Determine how many lines in the listing below contain the word "Kron", then state that number by itself.

-------------------------

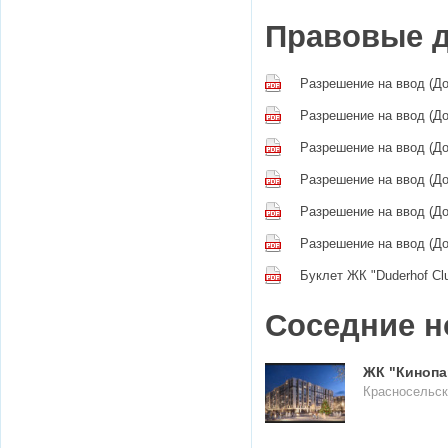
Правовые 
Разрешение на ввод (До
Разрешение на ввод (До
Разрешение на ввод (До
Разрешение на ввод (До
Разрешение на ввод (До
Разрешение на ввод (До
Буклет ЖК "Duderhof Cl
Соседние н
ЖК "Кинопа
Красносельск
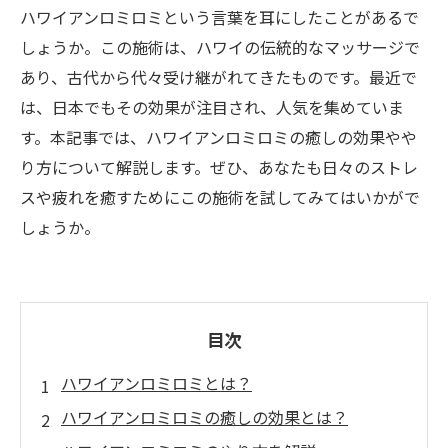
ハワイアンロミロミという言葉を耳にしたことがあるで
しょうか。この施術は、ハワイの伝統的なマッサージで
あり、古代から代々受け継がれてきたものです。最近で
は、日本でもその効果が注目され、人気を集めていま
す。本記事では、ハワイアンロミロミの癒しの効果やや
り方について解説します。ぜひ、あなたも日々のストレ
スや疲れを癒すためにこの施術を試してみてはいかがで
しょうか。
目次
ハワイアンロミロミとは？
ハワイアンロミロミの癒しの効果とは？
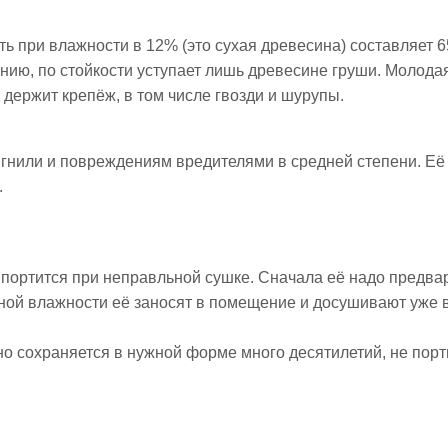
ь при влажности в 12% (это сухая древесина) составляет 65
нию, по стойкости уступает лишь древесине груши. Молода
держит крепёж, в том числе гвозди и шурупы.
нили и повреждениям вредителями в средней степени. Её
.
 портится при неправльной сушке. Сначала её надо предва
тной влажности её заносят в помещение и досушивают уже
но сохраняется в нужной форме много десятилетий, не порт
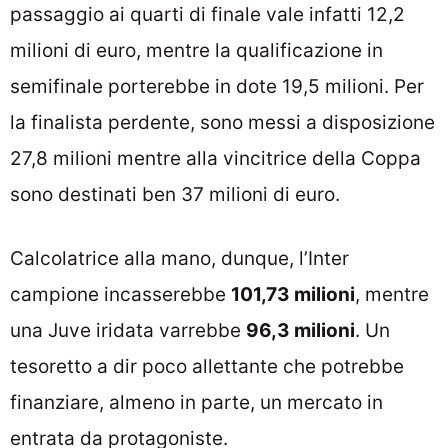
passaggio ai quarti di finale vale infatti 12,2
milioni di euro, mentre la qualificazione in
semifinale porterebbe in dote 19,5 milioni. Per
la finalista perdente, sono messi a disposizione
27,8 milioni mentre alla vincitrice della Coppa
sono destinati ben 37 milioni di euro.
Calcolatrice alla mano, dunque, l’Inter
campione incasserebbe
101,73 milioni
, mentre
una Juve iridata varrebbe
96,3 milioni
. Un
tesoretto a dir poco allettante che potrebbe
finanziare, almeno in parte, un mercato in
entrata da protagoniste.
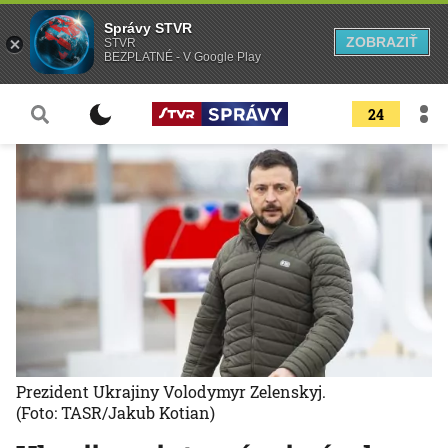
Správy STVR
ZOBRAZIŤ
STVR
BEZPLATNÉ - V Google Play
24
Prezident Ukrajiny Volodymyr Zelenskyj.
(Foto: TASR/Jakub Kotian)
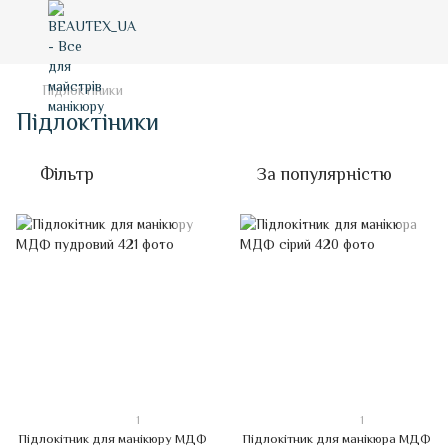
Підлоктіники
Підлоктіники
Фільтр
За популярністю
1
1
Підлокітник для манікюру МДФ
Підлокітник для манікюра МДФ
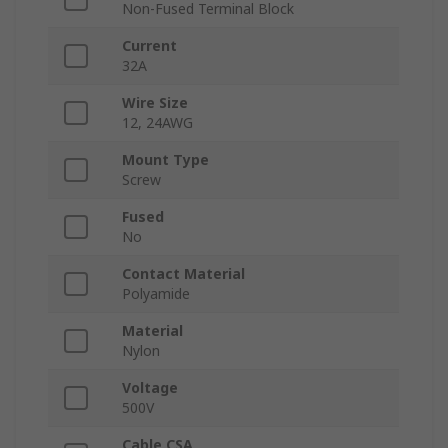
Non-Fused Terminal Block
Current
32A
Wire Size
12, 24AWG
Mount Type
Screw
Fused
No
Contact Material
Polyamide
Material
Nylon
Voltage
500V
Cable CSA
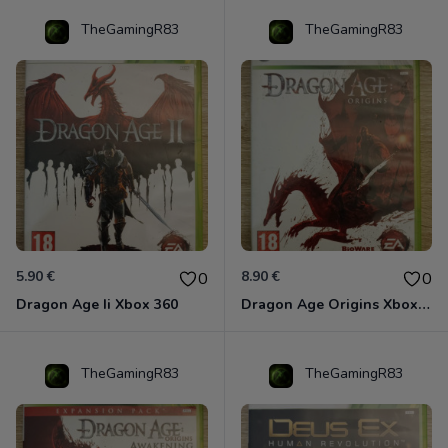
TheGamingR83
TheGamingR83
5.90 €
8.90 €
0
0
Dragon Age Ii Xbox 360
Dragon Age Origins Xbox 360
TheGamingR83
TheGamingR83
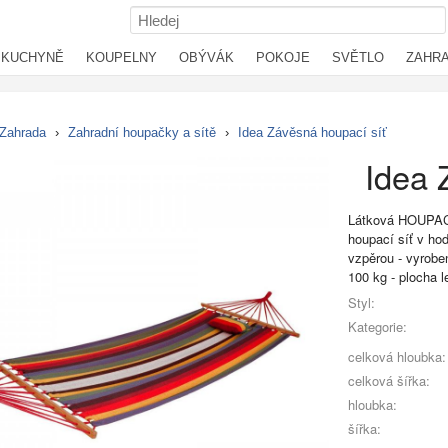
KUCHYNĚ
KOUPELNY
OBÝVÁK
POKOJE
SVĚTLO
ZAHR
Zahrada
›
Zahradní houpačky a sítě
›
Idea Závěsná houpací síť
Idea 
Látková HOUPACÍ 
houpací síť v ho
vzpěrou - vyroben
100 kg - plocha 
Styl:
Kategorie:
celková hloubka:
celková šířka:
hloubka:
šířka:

-------------------------

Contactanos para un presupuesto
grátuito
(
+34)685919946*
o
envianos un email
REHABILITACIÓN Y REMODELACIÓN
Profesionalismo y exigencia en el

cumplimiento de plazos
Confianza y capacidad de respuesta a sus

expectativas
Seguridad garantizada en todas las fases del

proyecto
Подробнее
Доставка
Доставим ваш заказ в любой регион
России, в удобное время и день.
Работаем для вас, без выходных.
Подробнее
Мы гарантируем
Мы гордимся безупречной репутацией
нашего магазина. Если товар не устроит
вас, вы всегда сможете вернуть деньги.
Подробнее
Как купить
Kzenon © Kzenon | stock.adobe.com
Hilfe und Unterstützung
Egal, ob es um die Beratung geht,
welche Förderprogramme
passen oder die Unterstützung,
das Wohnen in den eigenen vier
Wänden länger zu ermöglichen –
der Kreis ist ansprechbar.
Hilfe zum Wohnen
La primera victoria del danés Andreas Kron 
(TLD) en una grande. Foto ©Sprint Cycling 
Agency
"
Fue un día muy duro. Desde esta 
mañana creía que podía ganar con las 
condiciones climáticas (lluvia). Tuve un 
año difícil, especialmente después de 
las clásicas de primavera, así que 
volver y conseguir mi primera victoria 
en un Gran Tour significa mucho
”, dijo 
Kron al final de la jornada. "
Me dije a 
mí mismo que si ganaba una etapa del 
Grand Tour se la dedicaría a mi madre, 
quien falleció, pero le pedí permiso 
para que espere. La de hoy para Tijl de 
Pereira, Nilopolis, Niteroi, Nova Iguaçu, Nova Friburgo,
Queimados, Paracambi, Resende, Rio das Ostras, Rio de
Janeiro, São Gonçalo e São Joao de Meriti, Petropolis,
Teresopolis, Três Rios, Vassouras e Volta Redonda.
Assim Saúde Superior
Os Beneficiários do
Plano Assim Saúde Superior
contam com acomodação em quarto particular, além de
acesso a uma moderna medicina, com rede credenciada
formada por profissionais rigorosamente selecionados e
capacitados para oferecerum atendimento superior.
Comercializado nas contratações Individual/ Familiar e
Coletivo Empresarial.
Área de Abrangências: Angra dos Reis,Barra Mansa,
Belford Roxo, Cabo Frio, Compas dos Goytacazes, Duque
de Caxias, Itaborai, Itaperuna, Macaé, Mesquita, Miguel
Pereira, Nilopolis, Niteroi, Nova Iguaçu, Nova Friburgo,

-------------------------

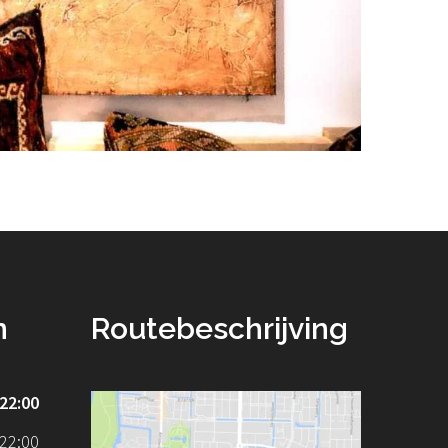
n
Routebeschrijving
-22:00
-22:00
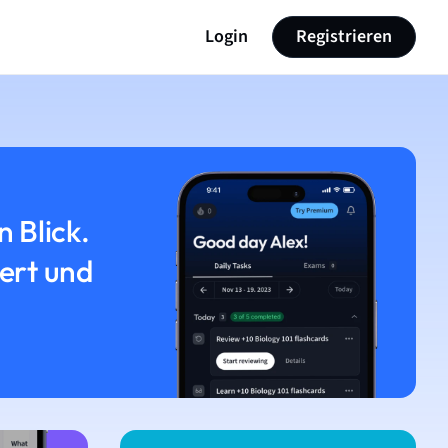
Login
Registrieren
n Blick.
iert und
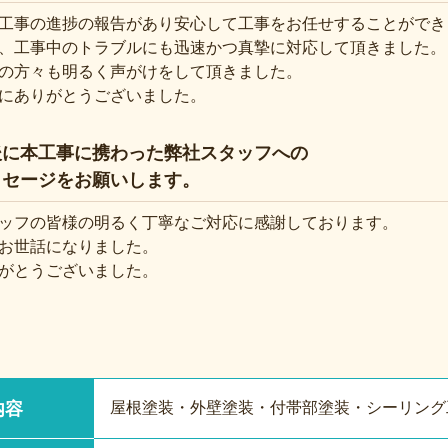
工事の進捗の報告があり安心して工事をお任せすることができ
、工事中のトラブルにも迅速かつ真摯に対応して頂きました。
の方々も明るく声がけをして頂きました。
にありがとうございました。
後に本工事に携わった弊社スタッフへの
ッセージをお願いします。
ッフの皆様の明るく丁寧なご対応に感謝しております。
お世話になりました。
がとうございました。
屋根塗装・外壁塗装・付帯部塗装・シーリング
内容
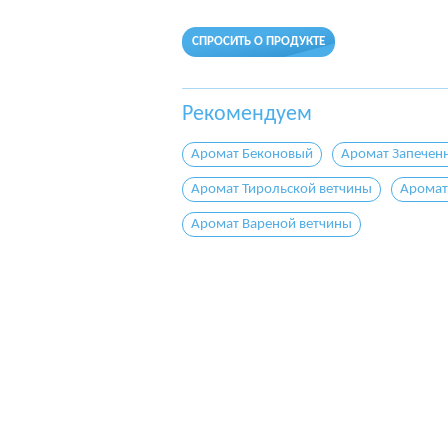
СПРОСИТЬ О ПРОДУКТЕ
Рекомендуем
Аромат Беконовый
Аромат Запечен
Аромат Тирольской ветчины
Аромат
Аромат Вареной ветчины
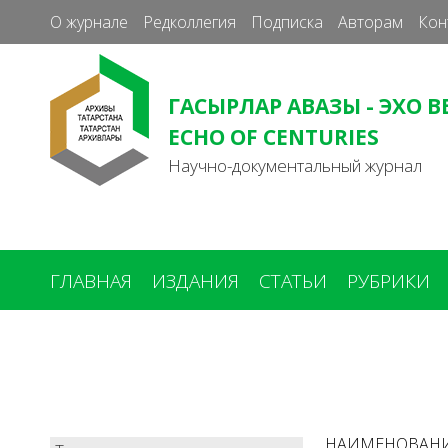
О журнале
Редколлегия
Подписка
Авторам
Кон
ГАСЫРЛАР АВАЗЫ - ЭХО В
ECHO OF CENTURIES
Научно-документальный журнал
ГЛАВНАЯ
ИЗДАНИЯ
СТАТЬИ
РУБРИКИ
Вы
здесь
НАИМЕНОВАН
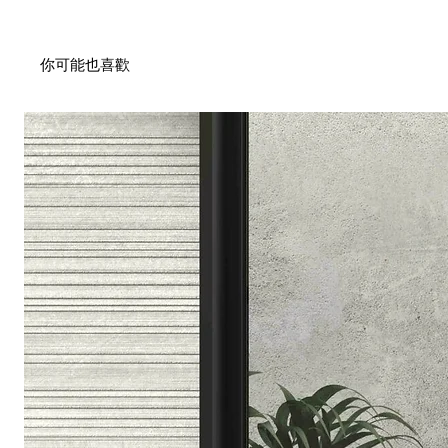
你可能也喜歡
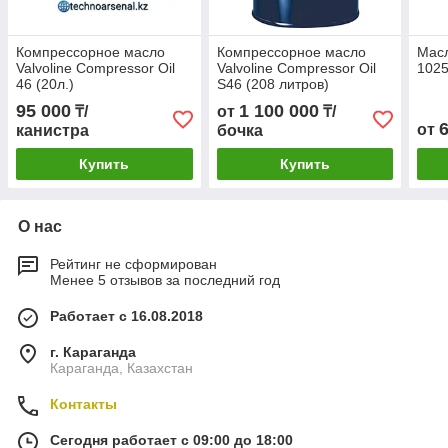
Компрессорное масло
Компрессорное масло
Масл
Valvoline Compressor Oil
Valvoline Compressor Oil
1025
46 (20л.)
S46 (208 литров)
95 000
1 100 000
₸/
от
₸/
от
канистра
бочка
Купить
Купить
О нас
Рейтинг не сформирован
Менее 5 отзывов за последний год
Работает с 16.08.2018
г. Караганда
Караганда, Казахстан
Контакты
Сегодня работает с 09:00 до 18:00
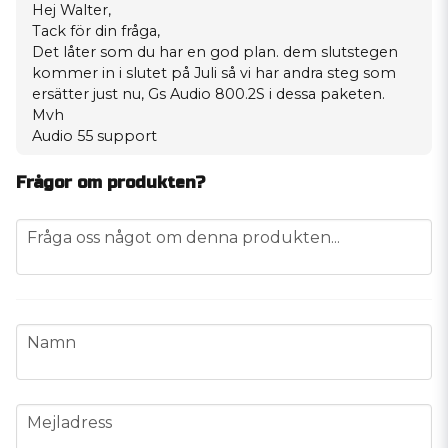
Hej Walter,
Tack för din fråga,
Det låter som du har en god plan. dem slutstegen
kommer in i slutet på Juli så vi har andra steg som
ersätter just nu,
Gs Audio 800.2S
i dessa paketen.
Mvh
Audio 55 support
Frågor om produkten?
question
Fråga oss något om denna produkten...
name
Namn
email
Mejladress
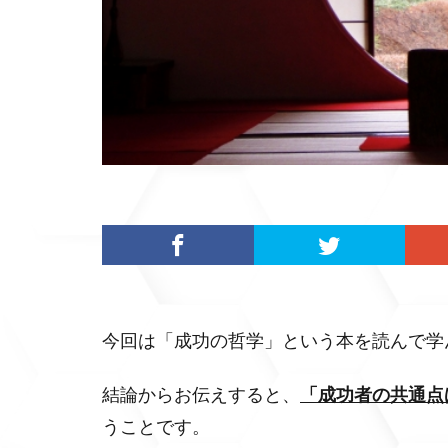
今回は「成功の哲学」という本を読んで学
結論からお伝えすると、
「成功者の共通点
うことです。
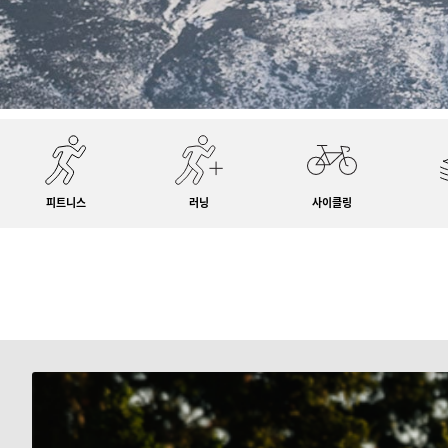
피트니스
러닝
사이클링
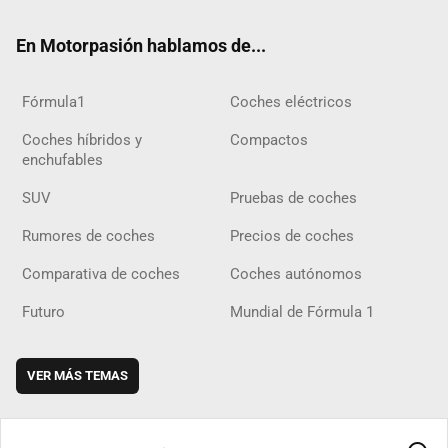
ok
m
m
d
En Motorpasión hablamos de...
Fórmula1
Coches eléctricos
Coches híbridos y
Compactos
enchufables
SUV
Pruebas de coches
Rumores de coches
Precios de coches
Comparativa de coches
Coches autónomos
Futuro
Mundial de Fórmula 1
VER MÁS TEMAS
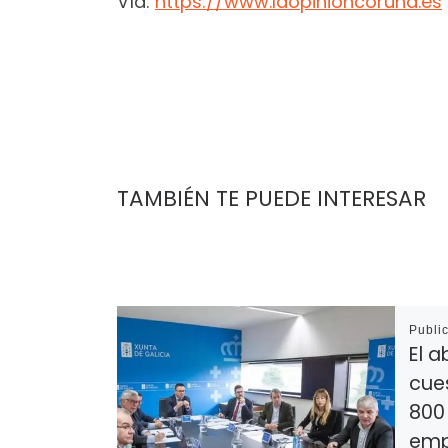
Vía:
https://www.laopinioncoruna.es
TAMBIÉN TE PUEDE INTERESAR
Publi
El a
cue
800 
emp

-------------------------

#### [RESPONSE]
2